Kenji Watanabe; Luiz A. S. Abreu; Diego C. Knupp; Eiji Watanabe

doi:10.14295/vetor.v32i2.14304

Authors

Kenji Watanabe Universidade do Estado do Rio de Janeiro
Luiz A. S. Abreu Universidade do Estado do Rio de Janeiro https://orcid.org/0000-0002-7634-7014
Diego C. Knupp Universidade do Estado do Rio de Janeiro https://orcid.org/0000-0001-9534-5623
Eiji Watanabe Universidade do Estado do Rio de Janeiro

DOI:

https://doi.org/10.14295/vetor.v32i2.14304

Keywords:

Thermal contact conductance, Markov Chain Monte Carlo Method, Classic Lumped

Abstract

This work deals with the solution of an inverse heat conduction problem to estimate a time-varying thermal contact conductance, in a one-dimensional problem in a composite medium with two thermally thin layers which is heated by a heat flux applied to the upper surface and exposed thermal convection on the bottom surface.

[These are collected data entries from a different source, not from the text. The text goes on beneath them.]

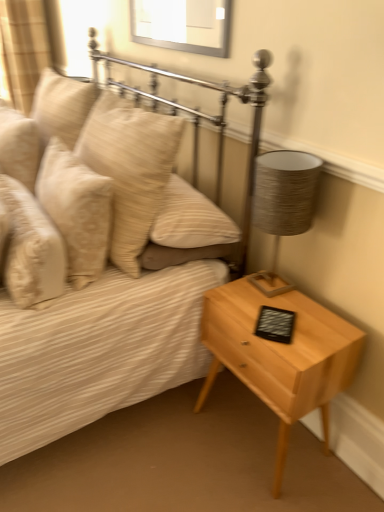 I want to click on free spot in front of textured gray lampshade at right, so click(298, 319). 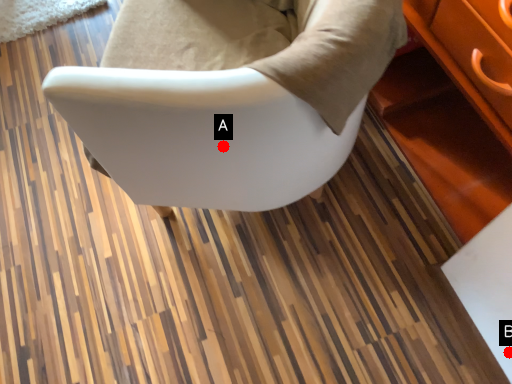 Question: Two points are circled on the image, labeled by A and B beside each circle. Which point is closer to the camera?

Choices:
 (A) A is closer
 (B) B is closer

Answer: (A) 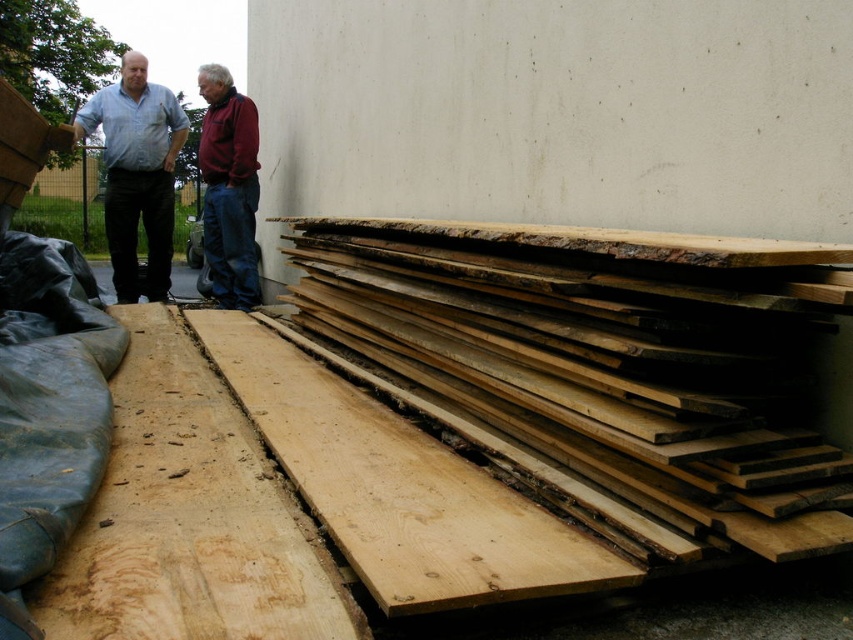 Is natural wood plank at center closer to the viewer compared to maroon fleece jacket at center?

Yes.

Which of these two, natural wood plank at center or maroon fleece jacket at center, stands taller?

maroon fleece jacket at center is taller.

At what (x,y) coordinates should I click in order to perform the action: click on natural wood plank at center. Please return your answer as a coordinate pair (x, y). Image resolution: width=853 pixels, height=640 pixels. Looking at the image, I should click on (398, 486).

Is light blue shirt at left wider than maroon fleece jacket at center?

Yes, light blue shirt at left is wider than maroon fleece jacket at center.

Does light blue shirt at left have a larger size compared to maroon fleece jacket at center?

No.

Who is more forward, (143, 97) or (236, 141)?

Point (236, 141) is in front.

In order to click on light blue shirt at left in this screenshot , I will do `click(136, 172)`.

Does natural wood plank at center have a larger size compared to light blue shirt at left?

Yes.

Between natural wood plank at center and light blue shirt at left, which one appears on the right side from the viewer's perspective?

From the viewer's perspective, natural wood plank at center appears more on the right side.

Describe the element at coordinates (398, 486) in the screenshot. I see `natural wood plank at center` at that location.

At what (x,y) coordinates should I click in order to perform the action: click on natural wood plank at center. Please return your answer as a coordinate pair (x, y). The width and height of the screenshot is (853, 640). Looking at the image, I should click on (398, 486). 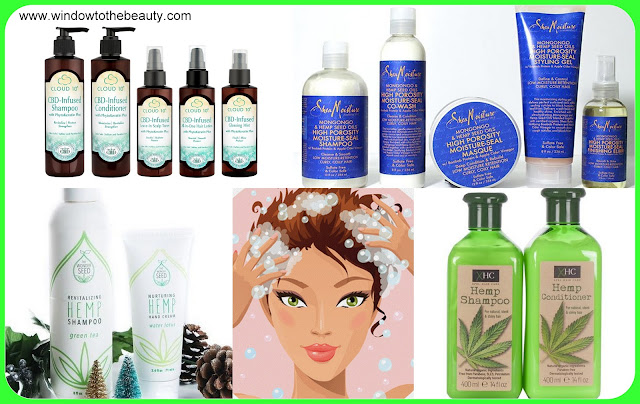 You are a GUI agent. You are given a task and a screenshot of the screen. Output one action in this format:
    pyautogui.click(x=<x>, y=<y>)
    Task: Click on the spray bottles
    
    Given the screenshot: What is the action you would take?
    pyautogui.click(x=188, y=131), pyautogui.click(x=224, y=129), pyautogui.click(x=148, y=114), pyautogui.click(x=598, y=118) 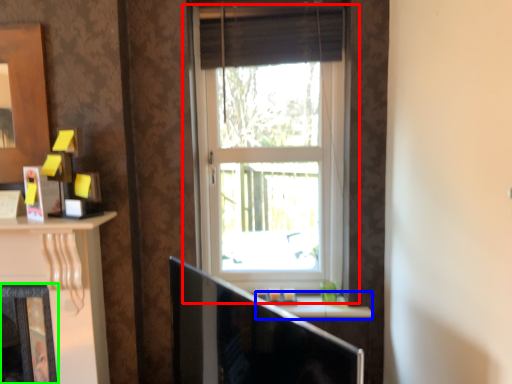 Question: Which object is the farthest from window (highlighted by a red box)? Choose among these: window sill (highlighted by a blue box) or fireplace (highlighted by a green box).

Choices:
 (A) window sill
 (B) fireplace

Answer: (B) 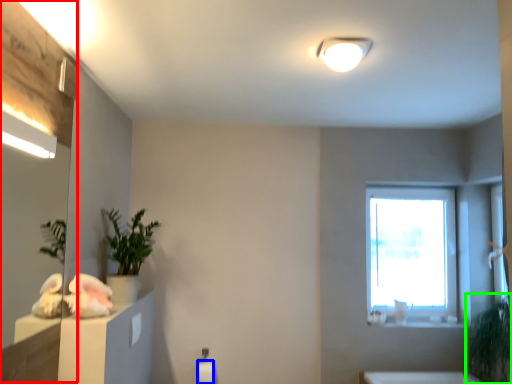 Question: Based on their relative distances, which object is nearer to mirror (highlighted by a red box)? Choose from toilet paper (highlighted by a blue box) and plant (highlighted by a green box).

Choices:
 (A) toilet paper
 (B) plant

Answer: (A) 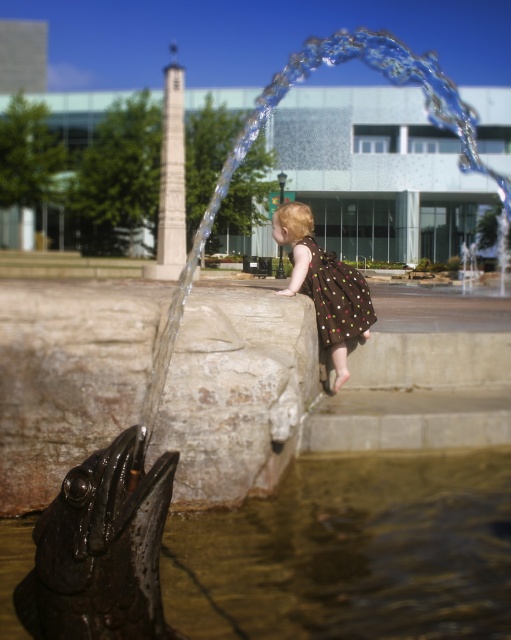 Question: Which object is positioned closest to the brown dotted dress at center?

Choices:
 (A) brown dotted fabric dress at upper center
 (B) shiny metallic fish at lower left

Answer: (A)

Question: Is shiny metallic fish at lower left above brown dotted fabric dress at upper center?

Choices:
 (A) no
 (B) yes

Answer: (A)

Question: Which of these objects is positioned closest to the shiny metallic fish at lower left?

Choices:
 (A) brown dotted fabric dress at upper center
 (B) brown dotted dress at center

Answer: (A)

Question: Is brown dotted dress at center further to the viewer compared to brown dotted fabric dress at upper center?

Choices:
 (A) yes
 (B) no

Answer: (B)

Question: Can you confirm if shiny metallic fish at lower left is smaller than brown dotted fabric dress at upper center?

Choices:
 (A) no
 (B) yes

Answer: (A)

Question: Which point is farther from the camera taking this photo?

Choices:
 (A) (309, 280)
 (B) (221, 564)
 (C) (340, 262)

Answer: (C) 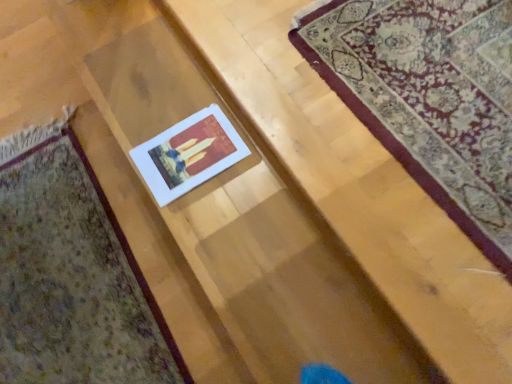 Question: Can you confirm if white paper at center is bigger than matte paper card at center?

Choices:
 (A) yes
 (B) no

Answer: (B)

Question: From a real-world perspective, is white paper at center beneath matte paper card at center?

Choices:
 (A) no
 (B) yes

Answer: (A)

Question: From a real-world perspective, is white paper at center on top of matte paper card at center?

Choices:
 (A) yes
 (B) no

Answer: (A)

Question: Could you tell me if white paper at center is facing matte paper card at center?

Choices:
 (A) yes
 (B) no

Answer: (B)

Question: Considering the relative sizes of white paper at center and matte paper card at center in the image provided, is white paper at center smaller than matte paper card at center?

Choices:
 (A) yes
 (B) no

Answer: (A)

Question: Would you say matte paper card at center is to the left or to the right of white paper at center in the picture?

Choices:
 (A) right
 (B) left

Answer: (B)

Question: Is matte paper card at center spatially inside white paper at center, or outside of it?

Choices:
 (A) outside
 (B) inside

Answer: (A)

Question: Considering their positions, is matte paper card at center located in front of or behind white paper at center?

Choices:
 (A) behind
 (B) front

Answer: (B)

Question: From the image's perspective, is matte paper card at center above or below white paper at center?

Choices:
 (A) above
 (B) below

The Classic Lumped method was applied to the direct problem mathematical formulation, considering thermally thin plates. This formulation reduces the original problem into two coupled ordinary differential equations, reducing the computational cost needed to solve the associated direct problem, which is solved with the NDSolve function, intrinsic to the Mathematica software. The inverse problem was solved with the Markov Chain Monte Carlo method within a Bayesian approach, applying the classic Metropolis-Hastings algorithm. The method was analyzed from simulated temperature measurements and proved to be capable of estimating a temporal function of the contact thermal conductance. This methodology allows taking into account the uncertainties associated with the parameters present in the models, as well as those associated with the estimation of thermal conductance varying with time, which is not observed in the methods aimed at temporal estimation of the contact thermal conductance currently found in the literature.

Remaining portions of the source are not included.